As I have previpusly confessed, I quickly got over the break up of The Jam.  My mindset was to accept that TSC were not in way, shape or form a re-incarnation of the old band and to give the music a chance.  The debut still remains a wonderfully, joyous and memorable piece of pop music:-

mp3 : The Style Council – Speak Like A Child

This was a commonly held view and it went to #4 in the UK charts upon its release in March 1983, fully vindicating the Modfather’s decision to move on.  Interesting to note that the drummer on the debut single was none other than Zeke Manyika who was of course at the time part of Orange Juice…another reason to enjoy the new song.

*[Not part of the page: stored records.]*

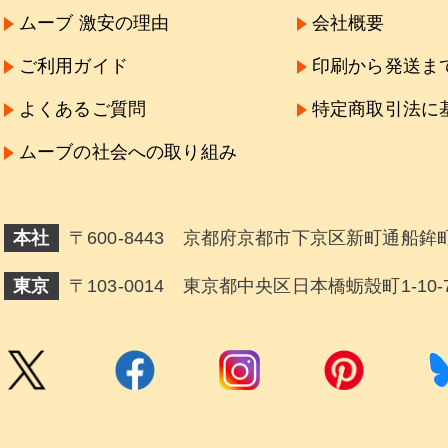
ムーブ 激安の理由
会社概要
ご利用ガイド
印刷から発送ま
よくあるご質問
特定商取引法に
ムーブの社会への取り組み
本社
〒600-8443 京都府京都市下京区新町通船鉾町
東京
〒103-0014 東京都中央区日本橋蛎殼町1-10-7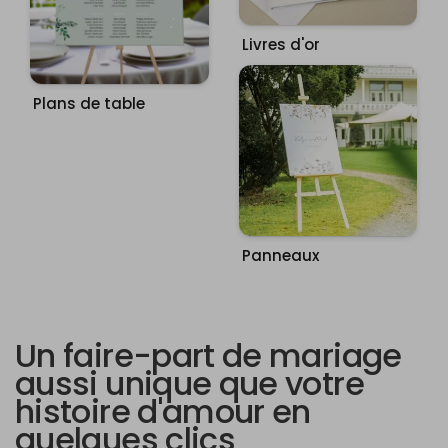
Livres d'or
Plans de table
Panneaux
Un faire-part de mariage
aussi unique que votre
histoire d'amour en
quelques clics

The b-side wasn’t as instantly likeable as the a-side but what it did show was that this new combo was as much about featuring the keyboard skills of Mick Talbot as it was a vehicle for Weller’s developing skills as a songwriter as he moved away altogether from angry anthems of disaffected youth.

mp3 : The Style Council – Party Chambers

Worth mentioning also that the single was only released on 7″ vinyl.

Enjoy

5 thoughts on “THE STYLE COUNCIL SINGLES (1)

  1. Speak Like A Child was as much a statement of intent as it was a resolution of the sound that grew out of The Gift. The Jam were no more, but Weller was certainly alive and kicking. Mick Talbot would make an amazing foil over the rest of the decade.

  2. Actually Probably cleverly More something of a hybrid between the last couple of Jam songs and what the SC would later be than an out and out radical statement of intent,this was nevertheless a confident and joyous pop song. the video on the bus withTracie!’s dancing was great fun too.

  3. Point taken Alex. It might be looked at that Cafe Bleu where thing really took off, but TSC was ever evolving and that was one of the best things about them.